Avant Silence, il y a une préface grandiloquente et poétique, qui annonce un truc tellement grandiose que l'on peine à y croire.
Puis vient le dessin. Un noir et blanc sec ou sévère, le paysage donne froid, la campagne semble morte. Les traits des visages sautent ensuite aux yeux ; ceux de Silence, simples et anguleux, comme sa gentillesse, originée par son idiotie sans parole. Il pense avec des fautes d’orthographes phonétiques, c'est étrange. Les villageois eux sont bourrus, fatigués - les lignes encrées donnent corps à leurs personnalités.
Puis vient l'histoire. Dès le deuxième chapitre, lors d'une nuit orageuse (magnifiée par ce noir et blanc qui s'inverse à la lumière des éclairs), une sorcière étrange vient à la rencontre de Silence. Le muet débile et la dame aux yeux brûlés, quelle rencontre ! Des secrets se révèlent dans un théâtre de guignols, au creux d'histoires d'amours interdits ayant pour protagonistes des gitans en fuite de la guerre - la sorcellerie fantastique fait acte de vengeance terrible.
Mais Silence est gentil, il ne comprend rien. Au milieu de ces sombres conflits, Silence est le témoin de la bêtise humaine, celle des "intelligents" qui savent ce qu'est la haine, qui ont le meurtre au bout des doigts.

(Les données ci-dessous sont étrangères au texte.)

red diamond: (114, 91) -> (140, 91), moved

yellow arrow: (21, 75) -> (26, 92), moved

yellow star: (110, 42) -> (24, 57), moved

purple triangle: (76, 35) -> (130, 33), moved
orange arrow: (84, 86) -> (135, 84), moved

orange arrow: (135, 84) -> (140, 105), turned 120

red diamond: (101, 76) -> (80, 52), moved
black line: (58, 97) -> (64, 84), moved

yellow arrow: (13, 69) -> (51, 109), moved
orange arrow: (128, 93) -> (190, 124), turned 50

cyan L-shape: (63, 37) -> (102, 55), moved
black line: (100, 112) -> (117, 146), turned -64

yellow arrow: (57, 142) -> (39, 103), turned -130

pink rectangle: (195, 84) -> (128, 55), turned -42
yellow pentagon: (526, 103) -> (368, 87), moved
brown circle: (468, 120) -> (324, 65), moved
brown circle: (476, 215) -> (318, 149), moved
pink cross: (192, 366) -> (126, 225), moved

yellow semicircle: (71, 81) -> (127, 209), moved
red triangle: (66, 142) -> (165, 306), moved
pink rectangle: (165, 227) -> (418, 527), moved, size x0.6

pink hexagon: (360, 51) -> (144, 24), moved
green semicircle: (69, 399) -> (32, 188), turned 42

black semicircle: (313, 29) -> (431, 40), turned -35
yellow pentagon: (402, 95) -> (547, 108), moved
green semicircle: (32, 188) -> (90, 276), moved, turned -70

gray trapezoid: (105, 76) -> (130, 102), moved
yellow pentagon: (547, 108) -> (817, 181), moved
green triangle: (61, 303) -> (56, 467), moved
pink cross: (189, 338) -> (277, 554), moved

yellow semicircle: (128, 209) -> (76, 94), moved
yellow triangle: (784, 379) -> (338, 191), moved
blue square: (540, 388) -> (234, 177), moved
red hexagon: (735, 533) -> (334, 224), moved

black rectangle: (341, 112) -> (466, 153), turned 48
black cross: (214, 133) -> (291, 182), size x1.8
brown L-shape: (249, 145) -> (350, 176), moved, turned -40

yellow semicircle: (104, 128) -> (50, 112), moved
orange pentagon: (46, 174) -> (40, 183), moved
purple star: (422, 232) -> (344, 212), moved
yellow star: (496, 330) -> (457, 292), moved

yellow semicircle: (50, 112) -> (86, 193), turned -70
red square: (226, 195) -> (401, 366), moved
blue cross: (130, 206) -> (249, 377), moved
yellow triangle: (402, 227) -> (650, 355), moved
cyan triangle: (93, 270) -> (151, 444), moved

On ressent la sensibilité de Comès à l'étrangeté radicale de l'autre et ses effets de crainte chez les "normaux" ; en plus des gitans, des sorciers et de le bouffon du village, l'auteur nous emmène dans un asile - "Fou !... Oui, il est fou... Comme nous tous !... Enfermés dans notre différence comme dans une immense solitude... L'incompréhension est l'alibi du "sage"... ça lui permet de dormir !" - et dans un cirque - "Les derniers vrais poètes, amoureux de la sciure et de l'odeur du crottin !"
La fin, inattendue, est tragique et poétique - la préface avait raison.